I really hate using this blog for this situation, but I've sat here feeling defenseless and mute long enough. When CLC re-launched in February, someone named Chocolate911, CocolatteXXX, ChocoDelicious and every other combination and permutation of the word, sent me some wonderful e-mails with screen shots of what was being said about me on a particular forum for weeks! My business and I were subject to a lot of name calling by people who had never ordered from me before, yet felt entitled enough to pass judgment on me. Those who were kind and open-minded enough to ask me what happened that caused me to close CLC down so suddenly got a very candid and honest answer from me. However, I wasn't going to use this blog to broadcast all the personal issues I went through. If you'd like to know and I know I owe some an explanation, by all means please ask and I'll tell you! Just not on a public forum such as a blog.

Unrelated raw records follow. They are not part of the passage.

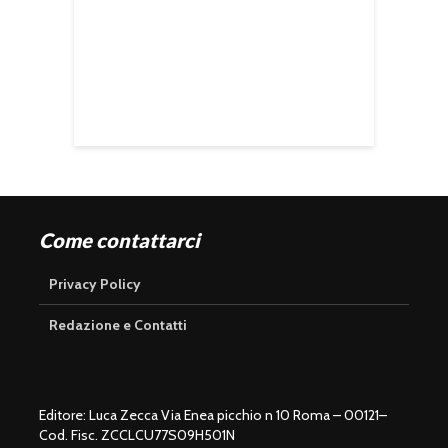
Come contattarci
Privacy Policy
Redazione e Contatti
Editore: Luca Zecca Via Enea picchio n 10 Roma – 00121–
Cod. Fisc. ZCCLCU77S09H501N
U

Anyway, whoever this "Choco-whatever" person is, used to send me daily e-mails from different addresses (so I couldn't block them) letting me know what was being said about CLC and me. Again, what I found most surprising was that people who never had exposure to CLC were the quickest ones to make judgment calls. Wow, if this is the market to which CLC caters to, then I guess I'm doomed from the start eh?
So how about we try this novel idea people? Before you pass judgment on someone, stop and think about what their side of the story could possibly be and what could have motivated them to do what they did? Some a$$hole cut you off? Maybe they're on their way to the hospital to witness the birth of their child or to hold the hand of someone who's dying. The waitress was abrasive and rude when you asked for extra napkins? Maybe the person in the next table left her a $1 tip for a $40 meal. Some e-tailer refused to sell a customer a sample set? Maybe, JUST MAYBE, given the customer's history and feedback on past orders, she knew that the customer wasn't going to be happy with the scent intensity in these pre-made products and that she thought she was actually saving the customer time and money by offering an alternative. I guess it's true what they say, "The road to hell is paved with good intentions."
If for nothing else, this whole ordeal has made me a more empathetic person because I have seen first hand just how ugly being judgmental can be. It's made me stop and think before I lash out because I've been on the receiving end of this type of ugliness.
So anyway, that's my side of the story. If you've gotten this far, thank you for your time and for at least hearing me out. That's all I wanted - for my side of the story to be heard.
I intend to move forward from this incident and I do not wish to revisit this. To the customer who felt "deeply offended" by my decision, I've apologized enough and offered an alternative solution which she didn't want to accept. If I've lost business as a result of this decision, well then it's a price I'm willing to pay to shake off all the negativity and false accusations.
I'm moving on and I hope others can too.